▶ YOUR OBJECTIVE: Among the records below, find the line with "Reservar ahora" and the line with "Packungsbeilage und fragen". Set down both and every line between, exactly and with no pictures, but nothing else.
━━ STUDY MATERIAL
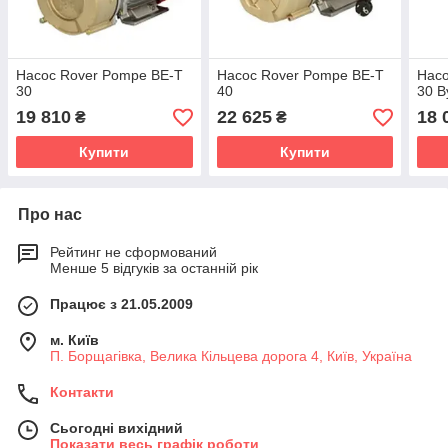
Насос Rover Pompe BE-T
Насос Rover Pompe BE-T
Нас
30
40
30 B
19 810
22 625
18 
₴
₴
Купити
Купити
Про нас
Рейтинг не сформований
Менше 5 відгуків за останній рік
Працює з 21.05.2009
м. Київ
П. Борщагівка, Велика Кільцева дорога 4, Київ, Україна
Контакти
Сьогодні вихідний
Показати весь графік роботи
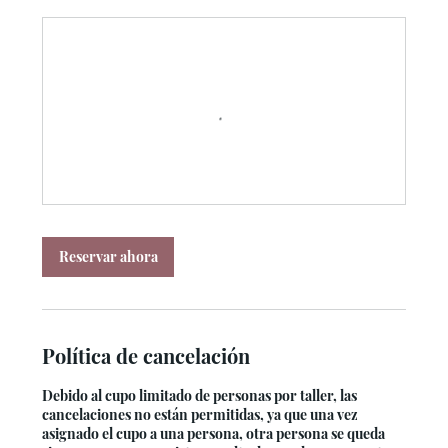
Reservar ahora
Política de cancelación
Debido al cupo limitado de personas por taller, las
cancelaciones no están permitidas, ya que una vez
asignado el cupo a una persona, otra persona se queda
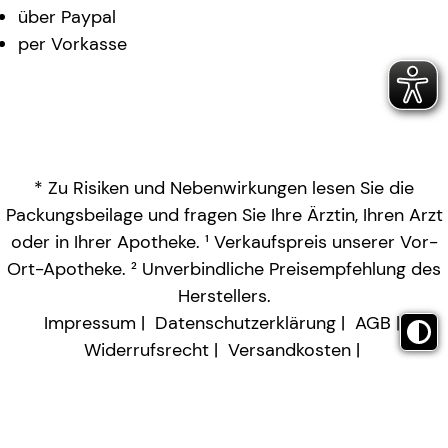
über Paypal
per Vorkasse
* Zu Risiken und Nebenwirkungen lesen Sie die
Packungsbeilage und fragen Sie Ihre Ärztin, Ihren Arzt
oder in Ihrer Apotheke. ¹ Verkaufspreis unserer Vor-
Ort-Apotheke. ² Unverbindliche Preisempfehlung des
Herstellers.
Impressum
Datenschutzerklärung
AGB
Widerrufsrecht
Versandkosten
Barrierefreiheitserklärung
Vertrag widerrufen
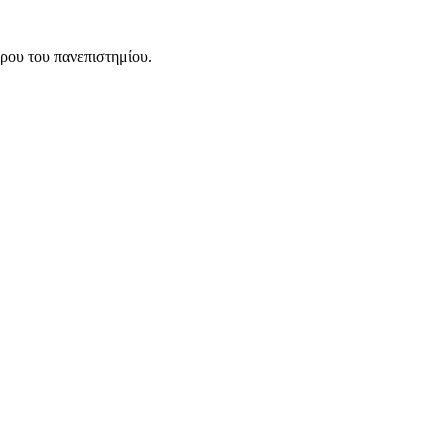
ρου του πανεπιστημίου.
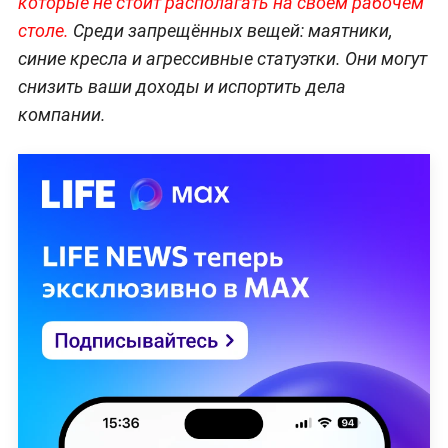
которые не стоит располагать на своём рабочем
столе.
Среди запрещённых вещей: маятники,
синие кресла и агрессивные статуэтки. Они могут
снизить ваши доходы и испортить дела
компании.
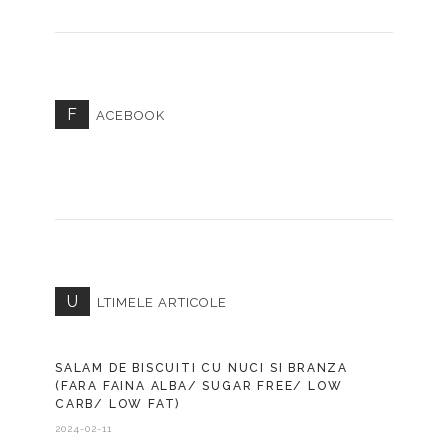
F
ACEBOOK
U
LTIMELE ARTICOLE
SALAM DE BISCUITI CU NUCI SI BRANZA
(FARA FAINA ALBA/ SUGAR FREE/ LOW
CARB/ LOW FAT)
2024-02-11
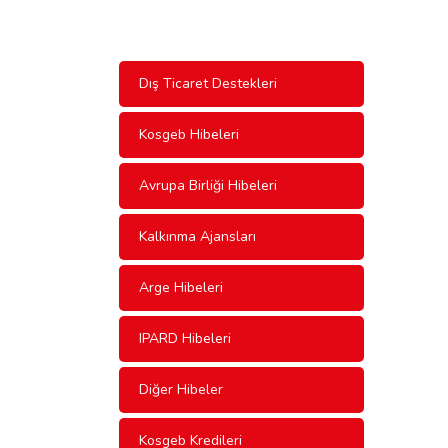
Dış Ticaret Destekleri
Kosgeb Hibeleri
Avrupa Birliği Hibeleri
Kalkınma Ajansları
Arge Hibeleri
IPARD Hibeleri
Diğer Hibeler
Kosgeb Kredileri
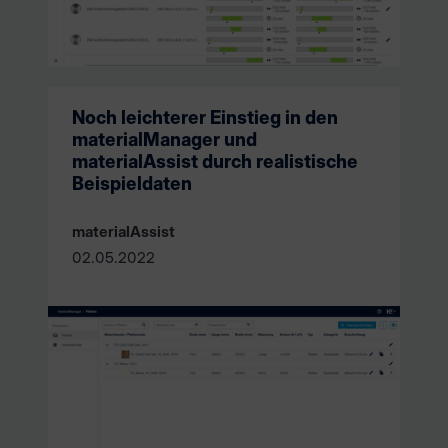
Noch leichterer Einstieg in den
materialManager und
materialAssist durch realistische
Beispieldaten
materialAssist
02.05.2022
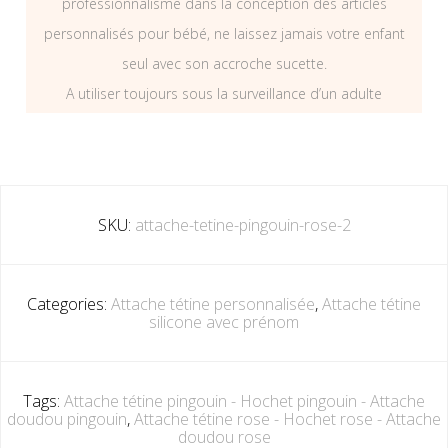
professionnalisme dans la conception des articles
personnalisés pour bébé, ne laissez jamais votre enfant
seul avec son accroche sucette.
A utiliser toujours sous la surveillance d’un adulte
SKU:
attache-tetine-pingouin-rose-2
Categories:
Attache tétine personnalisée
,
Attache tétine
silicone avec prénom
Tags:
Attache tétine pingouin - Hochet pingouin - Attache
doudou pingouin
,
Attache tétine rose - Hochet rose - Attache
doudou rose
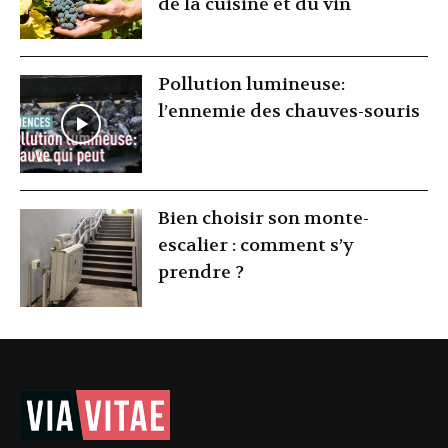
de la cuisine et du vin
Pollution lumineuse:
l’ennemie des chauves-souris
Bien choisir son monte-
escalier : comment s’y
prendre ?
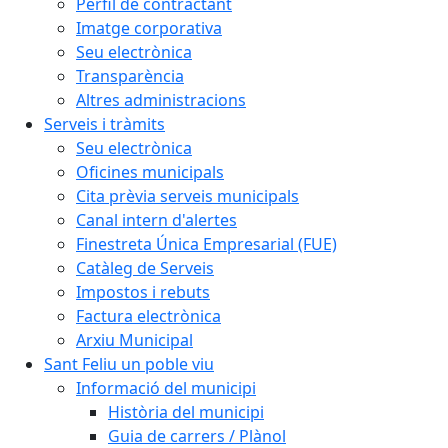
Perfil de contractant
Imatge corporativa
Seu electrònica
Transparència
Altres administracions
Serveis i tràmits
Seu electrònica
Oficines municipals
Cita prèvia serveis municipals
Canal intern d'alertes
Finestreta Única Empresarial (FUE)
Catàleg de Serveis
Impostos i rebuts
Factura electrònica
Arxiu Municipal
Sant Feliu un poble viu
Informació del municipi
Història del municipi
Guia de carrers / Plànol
━━━━
━━ STUDY MATERIAL
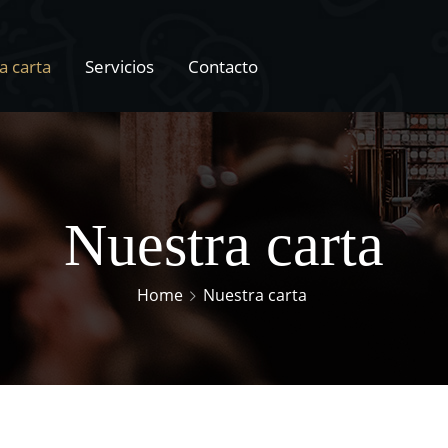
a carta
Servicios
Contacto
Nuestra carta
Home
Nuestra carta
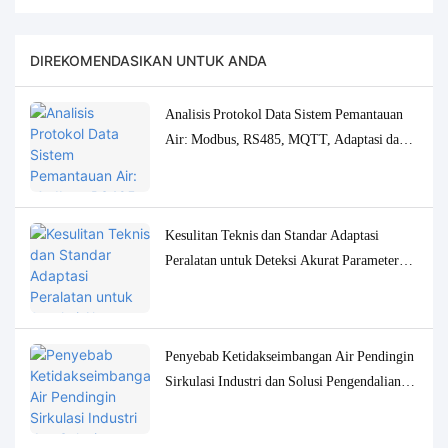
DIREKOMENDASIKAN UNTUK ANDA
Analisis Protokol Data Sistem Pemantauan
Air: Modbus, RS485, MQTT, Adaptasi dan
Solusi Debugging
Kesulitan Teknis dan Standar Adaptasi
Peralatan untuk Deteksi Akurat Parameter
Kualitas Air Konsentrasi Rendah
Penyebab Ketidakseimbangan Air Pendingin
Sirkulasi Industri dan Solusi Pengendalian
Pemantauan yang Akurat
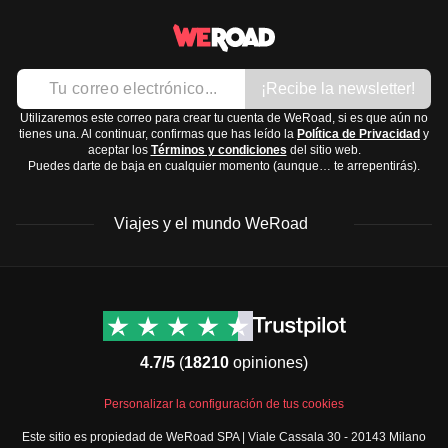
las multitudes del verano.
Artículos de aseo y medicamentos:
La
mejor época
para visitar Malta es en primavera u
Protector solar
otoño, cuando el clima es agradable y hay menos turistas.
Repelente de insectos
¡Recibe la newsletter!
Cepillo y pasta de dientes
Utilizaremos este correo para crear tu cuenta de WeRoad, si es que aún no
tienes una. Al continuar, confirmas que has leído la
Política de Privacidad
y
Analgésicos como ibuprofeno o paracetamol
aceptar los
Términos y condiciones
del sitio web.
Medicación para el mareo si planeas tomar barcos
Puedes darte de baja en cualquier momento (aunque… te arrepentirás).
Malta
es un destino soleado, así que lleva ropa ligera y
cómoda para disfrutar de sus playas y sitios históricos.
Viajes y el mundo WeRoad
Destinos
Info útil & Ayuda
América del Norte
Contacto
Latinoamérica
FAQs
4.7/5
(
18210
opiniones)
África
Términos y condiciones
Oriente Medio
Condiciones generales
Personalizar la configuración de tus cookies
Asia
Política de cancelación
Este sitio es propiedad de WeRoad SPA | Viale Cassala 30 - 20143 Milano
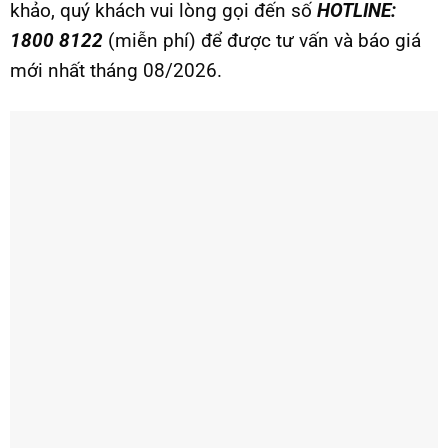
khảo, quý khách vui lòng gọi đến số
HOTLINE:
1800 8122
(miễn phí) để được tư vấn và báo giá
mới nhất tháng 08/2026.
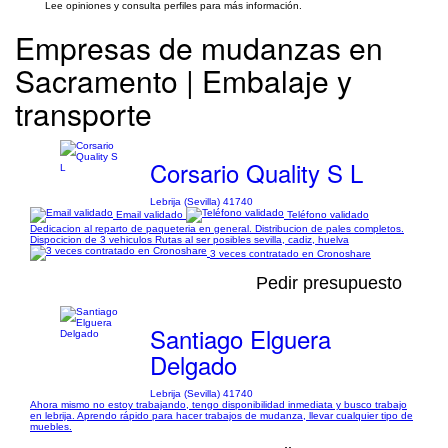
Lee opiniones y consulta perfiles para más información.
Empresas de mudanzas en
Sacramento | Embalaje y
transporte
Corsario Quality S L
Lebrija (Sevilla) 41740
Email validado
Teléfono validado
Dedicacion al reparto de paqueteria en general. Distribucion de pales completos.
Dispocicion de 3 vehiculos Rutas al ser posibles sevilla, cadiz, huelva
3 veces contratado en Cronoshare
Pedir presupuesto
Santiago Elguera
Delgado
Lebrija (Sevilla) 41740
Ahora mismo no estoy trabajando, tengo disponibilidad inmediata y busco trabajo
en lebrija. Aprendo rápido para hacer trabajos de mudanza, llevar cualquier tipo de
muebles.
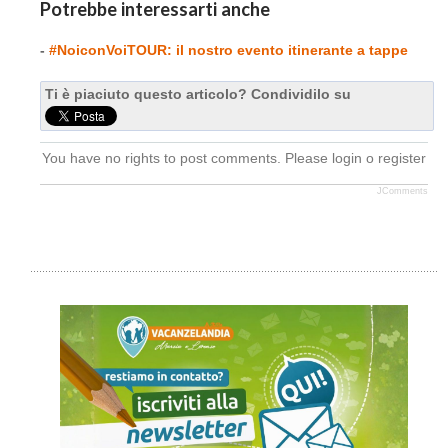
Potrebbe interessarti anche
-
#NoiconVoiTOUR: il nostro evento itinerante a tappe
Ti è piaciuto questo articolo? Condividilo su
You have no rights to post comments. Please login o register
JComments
━━━━
▶ RESULT:
Reservar ahora
Política de cancelación
Debido al cupo limitado de personas por taller, las
cancelaciones no están permitidas, ya que una vez
asignado el cupo a una persona, otra persona se queda
über Paypal
per Vorkasse
* Zu Risiken und Nebenwirkungen lesen Sie die
Packungsbeilage und fragen Sie Ihre Ärztin, Ihren Arzt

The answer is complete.